От «белокостия» до его «полей Елисейских», надо полагать, расстояние было самым коротким. Я взял свой характерец, как говаривала моя нянюшка в таких случаях, в горсточку. Она, правда, говорила немного иначе. Она говорила взять в горсточку ту часть туловища, на которой обычно сидят. Она так говорила, конечно, не мне, а в разговоре со своими редкими товарками, давая себе при них большей свободы, нежели при мне. Но, бывало, проговаривалась и при мне. Товарки ее были редкими по ее неприятию всего городского. Город ей казался сотворенным для наказания. Она всю жизнь тосковала по деревне, по деревенской работе, по деревенскому приволью. О соседней прислуге, деревенских девках и бабах, она говорила словом «вяньгуши», видя в них ленивиц и кривляк, которые только того и выучили в городе, что «вяньгать», то есть подражать городскому говору. Потому товарок у нее было одна-две и не из прислуги, а из местных мещанок. Их она встречала самоваром, маковыми кренделями и медом. Сама она в гости ни к кому не ходила, и меня учила не ходить. «Ни к чему это, сыночек! Одно баловство это – ходить по гостям что в будний день, что в воскресный. В будний день работать надо до упаду (она говорила „роботать“ – с ударением на последнем слоге). А в воскресный день сходить в церькву, возблагодарить Господа и Пресвятую Богородицу, присесть в сторонке да оглядеть прошлую неделю и подумать на будущую! А то народ-то как. Народ-то избаловался. Ему только одно: взял… – тут она называла тыльную часть тулова, спохватывалась, крестилась и просила меня такого слова не знать, но по инерции повторяла его снова, – народ-то взял ее горсточку да и потрёсся (то есть побежал)! А куда, зачем потрёсся, самому невдомек!»

Вот так и я взял свой характерец в горсточку и, было, хотел спросить о каких лошадях идет речь. Однако путь до «полей Елисейских» оказался совсем коротким. Паша жестом остановил меня.

– Этого, – он махнул рукой в сторону городского пруда, то есть, надо полагать, в сторону дома Севастьянова, ставшего чем-то вроде здания суда. – Этого, знаешь к кому!

 

– Знаю, Павел Ефимович! – кивнул матрос.

– Всё, ваше белокостие! Адью! – сказал мне Паша.

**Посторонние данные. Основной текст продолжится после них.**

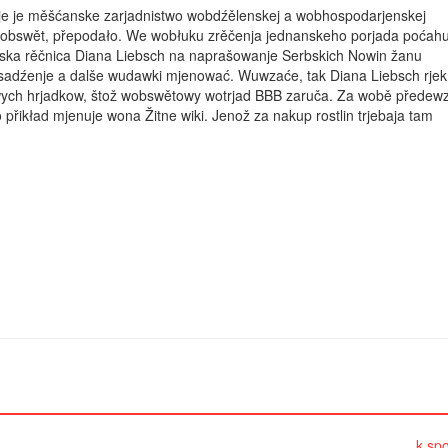
je je měšćanske zarjadnistwo wobdźělenskej a wobhospodarjenskej
wobswět, přepodało. We wobłuku zrěčenja jednanskeho porjada poćahu
nska rěčnica Diana Liebsch na naprašowanje Serbskich Nowin žanu
osadźenje a dalše wudawki mjenować. Wuwzaće, tak Diana Liebsch rjekn
owych hrjadkow, štož wobswětowy wotrjad BBB zaruča. Za wobě předewz
o přikład mjenuje wona Žitne wiki. Jenož za nakup rostlin trjebaja tam
k spo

Я понял, про меня, как про того Ардашева, скажут: «При попытке к бегству!» – И я сказал: «Будет она, попытка к бегству, – только не такая, как у того несчастного Ардашева!» С вооруженным матросом, идущим сзади меня, мне, пожалуй, было не справиться. Но я сразу подумал об улочке Первой Набережной, выходящей на Покровский едва не рядом с особняком Поклевских. Она вся была застроена плотно прижатыми друг к другу домишками с множеством подворотен, дворов, сараев, конюшен, сенников, амбаров, дровяников и всего прочего хозяйственного, для чего требовалось в городе триста тридцать золотарей. Меж этим всем было много кривых и замысловатых проходов, в которых затеряться можно было и слепому. Я все это знал с детства. Оставалось мне только найти миг и нырнуть в улочку. При городских колдобинах и в сапогах это сделать было непросто. Я постарался скосить глаза на ноги матроса. Обут он был, конечно же, в свои матросские ботинки. Это уравнивало возможности.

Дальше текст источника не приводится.